### About this task
Every line of the entries that holds the word "arrow" is to be copied.

### Data extract
──────────────────────────────

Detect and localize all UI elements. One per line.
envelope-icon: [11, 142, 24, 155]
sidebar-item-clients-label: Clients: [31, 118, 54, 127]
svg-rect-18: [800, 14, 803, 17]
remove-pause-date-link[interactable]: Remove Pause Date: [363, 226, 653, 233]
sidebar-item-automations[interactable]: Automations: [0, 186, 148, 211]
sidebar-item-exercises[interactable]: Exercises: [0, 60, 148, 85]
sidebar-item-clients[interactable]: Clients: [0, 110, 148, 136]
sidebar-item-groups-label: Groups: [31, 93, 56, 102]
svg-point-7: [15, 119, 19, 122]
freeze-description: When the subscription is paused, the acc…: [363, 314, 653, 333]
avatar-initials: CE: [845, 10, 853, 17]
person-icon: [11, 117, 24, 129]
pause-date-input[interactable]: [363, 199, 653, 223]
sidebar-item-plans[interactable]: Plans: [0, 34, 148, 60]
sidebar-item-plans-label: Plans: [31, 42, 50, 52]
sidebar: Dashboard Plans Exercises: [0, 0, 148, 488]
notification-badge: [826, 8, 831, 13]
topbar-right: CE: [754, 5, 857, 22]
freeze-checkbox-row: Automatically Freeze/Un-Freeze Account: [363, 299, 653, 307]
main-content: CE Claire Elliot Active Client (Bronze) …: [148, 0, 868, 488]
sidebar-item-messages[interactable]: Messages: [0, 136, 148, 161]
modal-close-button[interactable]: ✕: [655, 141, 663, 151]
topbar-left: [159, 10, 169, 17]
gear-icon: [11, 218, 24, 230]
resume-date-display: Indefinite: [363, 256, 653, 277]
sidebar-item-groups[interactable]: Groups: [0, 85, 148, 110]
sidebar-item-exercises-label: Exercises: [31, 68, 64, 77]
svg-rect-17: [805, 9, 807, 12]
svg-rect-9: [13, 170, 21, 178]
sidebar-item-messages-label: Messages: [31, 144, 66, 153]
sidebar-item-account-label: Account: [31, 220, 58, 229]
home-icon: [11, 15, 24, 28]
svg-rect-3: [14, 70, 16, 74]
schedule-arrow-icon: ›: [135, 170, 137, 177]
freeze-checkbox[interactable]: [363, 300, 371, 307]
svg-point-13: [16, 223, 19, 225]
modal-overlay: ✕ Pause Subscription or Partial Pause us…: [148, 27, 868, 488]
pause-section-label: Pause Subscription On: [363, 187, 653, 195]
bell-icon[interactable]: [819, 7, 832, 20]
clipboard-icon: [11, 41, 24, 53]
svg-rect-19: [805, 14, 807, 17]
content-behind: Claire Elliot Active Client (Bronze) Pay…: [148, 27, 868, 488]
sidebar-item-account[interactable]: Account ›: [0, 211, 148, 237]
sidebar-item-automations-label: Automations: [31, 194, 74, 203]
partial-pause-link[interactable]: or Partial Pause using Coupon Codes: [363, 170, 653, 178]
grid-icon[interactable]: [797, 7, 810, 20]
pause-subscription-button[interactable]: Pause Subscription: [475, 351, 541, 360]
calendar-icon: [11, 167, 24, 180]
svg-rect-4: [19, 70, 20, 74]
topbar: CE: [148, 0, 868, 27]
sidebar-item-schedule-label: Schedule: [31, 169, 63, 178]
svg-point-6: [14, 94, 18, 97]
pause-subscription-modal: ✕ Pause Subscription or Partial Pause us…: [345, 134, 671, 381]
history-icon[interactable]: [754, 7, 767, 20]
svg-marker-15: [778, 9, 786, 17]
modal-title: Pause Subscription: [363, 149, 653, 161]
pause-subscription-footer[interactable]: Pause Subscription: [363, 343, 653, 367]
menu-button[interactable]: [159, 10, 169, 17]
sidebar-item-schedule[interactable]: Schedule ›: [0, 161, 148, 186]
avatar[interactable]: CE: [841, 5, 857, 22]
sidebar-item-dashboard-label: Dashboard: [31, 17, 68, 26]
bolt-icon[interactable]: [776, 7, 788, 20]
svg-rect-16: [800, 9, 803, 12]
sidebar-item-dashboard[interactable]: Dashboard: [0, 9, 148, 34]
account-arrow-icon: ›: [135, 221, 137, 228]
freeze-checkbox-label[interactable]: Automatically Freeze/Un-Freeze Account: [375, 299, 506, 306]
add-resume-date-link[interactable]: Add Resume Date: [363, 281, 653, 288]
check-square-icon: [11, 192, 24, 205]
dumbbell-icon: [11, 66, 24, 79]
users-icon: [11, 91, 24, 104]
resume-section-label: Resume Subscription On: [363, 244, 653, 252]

──────────────────────────────

### Exercise response
schedule-arrow-icon: ›: [135, 170, 137, 177]
account-arrow-icon: ›: [135, 221, 137, 228]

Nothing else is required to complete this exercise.